Use caution when bringing data back to your Python client

With the to_frame SWAT method you can easily transfer a CAS table to your Python client as a DataFrame. When using the to_frame method YOU MUST USE CAUTION. It will attempt to pull all of the data down from the CAS server regardless of size. If the data is large, this can be time consuming or overwhelm your Python client depending on your available memory.

Load the demonstration data into memory

I've created a connection to my CAS server in the variable conn. I'll use my conn connection object and the SWAT read_csv method to load the cars.csv file from the Example Data Sets for the SAS® Viya® Platform website into memory on the CAS server. I'll add some formats and labels to the CAS table. This is a small table for demonstration purposes.
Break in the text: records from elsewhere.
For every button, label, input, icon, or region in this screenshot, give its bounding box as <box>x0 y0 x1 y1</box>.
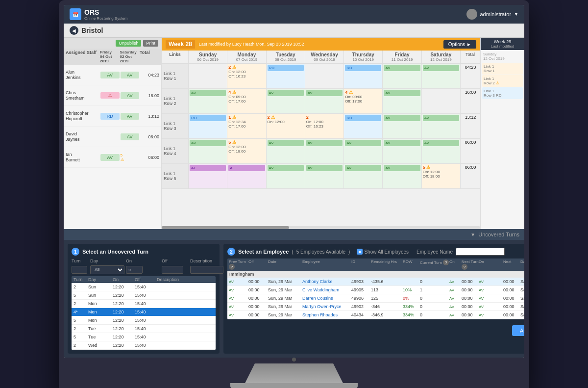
show-all-checkbox[interactable]: ■ Show All Employees <box>357 249 409 255</box>
turn-row[interactable]: 5 Tue 12:20 15:40 <box>72 333 216 341</box>
turn-row[interactable]: 5 Sun 12:20 15:40 <box>72 291 216 300</box>
emp-current: AV <box>449 313 462 317</box>
emp-next: AV <box>479 305 503 309</box>
turn-row[interactable]: 2 Wed 12:20 15:40 <box>72 341 216 350</box>
cell-mon-1: 2 ⚠ On: 12:00 Off: 16:23 <box>227 64 266 88</box>
user-dropdown-icon[interactable]: ▼ <box>514 12 518 17</box>
week29-row3: Link 1Row 3 RD <box>482 87 523 99</box>
checkbox-icon: ■ <box>357 249 363 255</box>
emp-row-anthony[interactable]: AV 00:00 Sun, 29 Mar Anthony Clarke 4990… <box>227 278 524 286</box>
emp-off: 00:00 <box>248 312 268 317</box>
step2-subtitle-close: ) <box>348 249 350 255</box>
emp-on: 00:00 <box>462 312 479 317</box>
day-select[interactable]: All <box>90 265 124 274</box>
emp-date: Sun, 29 Mar <box>268 296 302 301</box>
uncovered-label: Uncovered Turns <box>478 232 519 237</box>
turn-num: 2 <box>74 343 88 348</box>
turn-row[interactable]: 2 Mon 12:20 15:40 <box>72 300 216 308</box>
emp-group-immingham: Immingham <box>227 271 524 278</box>
cell-tue-2: AV <box>267 89 305 113</box>
turn-row-selected[interactable]: 4* Mon 12:20 15:40 <box>72 308 216 316</box>
row-total-5: 06:00 <box>461 164 480 188</box>
back-button[interactable]: ◀ <box>70 26 78 35</box>
emp-row-clive[interactable]: AV 00:00 Sun, 29 Mar Clive Waddingham 49… <box>227 286 524 294</box>
turn-row[interactable]: 2 Sun 12:20 15:40 <box>72 283 216 291</box>
staff-name: ChristopherHopcroft <box>66 111 100 122</box>
emp-id: 49903 <box>351 279 371 284</box>
shift-av: AV <box>268 90 304 96</box>
turn-day: Mon <box>88 318 113 323</box>
on-time-input[interactable] <box>126 266 143 274</box>
cell-wed-2: AV <box>305 89 344 113</box>
emp-prev-turn: AV <box>229 296 248 301</box>
col-next-next: Next <box>503 259 520 270</box>
horizontal-scrollbar[interactable] <box>162 226 480 229</box>
unpublish-button[interactable]: Unpublish <box>116 40 141 47</box>
shift-av: AV <box>345 165 381 171</box>
uncovered-turns-toggle[interactable]: ▼ Uncovered Turns <box>64 229 524 240</box>
staff-table-header: Assigned Staff Friday04 Oct 2019 Saturda… <box>64 49 161 65</box>
app-logo: 📅 ORS Online Rostering System <box>70 8 127 21</box>
turn-on: 12:20 <box>113 310 135 314</box>
emp-row-darren[interactable]: AV 00:00 Sun, 29 Mar Darren Cousins 4990… <box>227 294 524 303</box>
emp-next-date: Sat, 28 Mar <box>520 312 524 317</box>
row-label-5: Link 1Row 5 <box>162 164 189 188</box>
cell-mon-5: AL <box>227 164 266 188</box>
day-name-mon: Monday <box>229 52 264 57</box>
col-off: Off <box>135 277 157 282</box>
week29-content: Sunday12 Oct 2019 Link 1Row 1 Link 1Row … <box>481 50 524 101</box>
shift-av: AV <box>306 165 343 171</box>
emp-row-val: 0 <box>420 296 449 301</box>
col-desc: Description <box>157 277 214 282</box>
staff-name: DavidJaynes <box>66 131 100 142</box>
modified-label: Last modified by Lucy Heath Mon, Sep 23 … <box>199 42 440 47</box>
emp-remaining: -435.6 <box>371 279 403 284</box>
emp-name-search[interactable] <box>456 248 505 256</box>
row-label-1: Link 1Row 1 <box>162 64 189 88</box>
staff-sat-cell: AV <box>121 92 140 99</box>
cell-sat-2 <box>422 89 461 113</box>
options-button[interactable]: Options ► <box>443 40 476 49</box>
staff-sat-cell: AV <box>121 133 140 140</box>
emp-off: 00:00 <box>248 279 268 284</box>
print-button[interactable]: Print <box>143 40 158 47</box>
shift-av: AV <box>423 140 459 146</box>
cell-wed-1 <box>305 64 344 88</box>
emp-name: Clive Waddingham <box>302 287 351 292</box>
cell-tue-4: AV <box>267 139 305 163</box>
emp-remaining: -346 <box>371 304 403 309</box>
cell-thu-4: AV <box>344 139 383 163</box>
step1-title: Select an Uncovered Turn <box>82 249 148 255</box>
prev-turn-help-icon[interactable]: ? <box>229 264 235 270</box>
assign-turn-button[interactable]: Assign Turn <box>512 325 524 336</box>
user-avatar <box>466 9 477 20</box>
staff-row: DavidJaynes AV 06:00 <box>64 127 161 147</box>
turn-row[interactable]: 5 Mon 12:20 15:40 <box>72 316 216 325</box>
assigned-staff-label: Assigned Staff <box>66 50 100 63</box>
emp-name: Stephen Rhoades <box>302 312 351 317</box>
cell-sat-3: AV <box>422 114 461 138</box>
description-input[interactable] <box>190 266 223 274</box>
day-name-fri: Friday <box>385 52 419 57</box>
staff-name: AlunJenkins <box>66 70 100 80</box>
off-time-input[interactable]: 15:40 <box>162 266 183 274</box>
day-date-mon: 07 Oct 2019 <box>229 57 264 62</box>
turn-number-input[interactable] <box>72 266 87 274</box>
emp-next: AV <box>479 288 503 292</box>
turn-row[interactable]: 2 Tue 12:20 15:40 <box>72 325 216 333</box>
scrollbar-thumb <box>162 226 289 229</box>
emp-row-stephen[interactable]: AV 00:00 Sun, 29 Mar Stephen Rhoades 404… <box>227 311 524 319</box>
emp-row-martyn[interactable]: AV 00:00 Sun, 29 Mar Martyn Owen-Pryce 4… <box>227 303 524 311</box>
emp-next-on: 00:00 <box>503 279 520 284</box>
current-turn-help-icon[interactable]: ? <box>443 259 449 265</box>
next-turn-help-icon[interactable]: ? <box>462 264 467 270</box>
col-day: Day <box>88 277 113 282</box>
col-next-date: Date <box>520 259 524 270</box>
emp-next-on: 00:00 <box>503 287 520 292</box>
emp-row-val: 1 <box>420 287 449 292</box>
schedule-row-3: Link 1Row 3 RD 1 ⚠ On: 12:34 Off: 17:00 … <box>162 114 480 139</box>
emp-off: 00:00 <box>248 304 268 309</box>
day-label: Day <box>90 259 124 263</box>
emp-next-date: Sat, 28 Mar <box>520 279 524 284</box>
emp-id: 49905 <box>351 287 371 292</box>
fileurl = 'https://support.sas.com/documentation/onlinedoc/viya/exampledatasets/cars.csv'
castbl = conn.upload_file(fileurl, 
                          casout = {'name':'cars_cas_table', 
                                    'caslib':'casuser', 
                                    'replace':True},
                          importoptions = {
                              'fileType':'csv',
                              'guessRows':100,
                              'vars': {
                                  'Invoice':{'format':'dollar16.2','label':'Invoice Price'},
                                  'MSRP':{'format':'dollar16.2', 'label':'Manufacturer Suggested Retail Price'},
                                  'Weight':{'format':'comma16.'},
                                  'EngineSize':{'label':'Engine Size (L)'},
                                  'Length':{'label':'Length (IN)'},
                                  'MPG_City':{'label':'MPG (City)}'},
                                  'MPG_Highway':{'label':'MPG (Highway)'}
                              }
                          })
 
# and the results
NOTE: Cloud Analytic Services made the uploaded file available as table CARS_CAS_TABLE in caslib CASUSER(Peter).
NOTE: The table CARS_CAS_TABLE has been created in caslib CASUSER(Peter) from binary data uploaded to Cloud Analytic Services.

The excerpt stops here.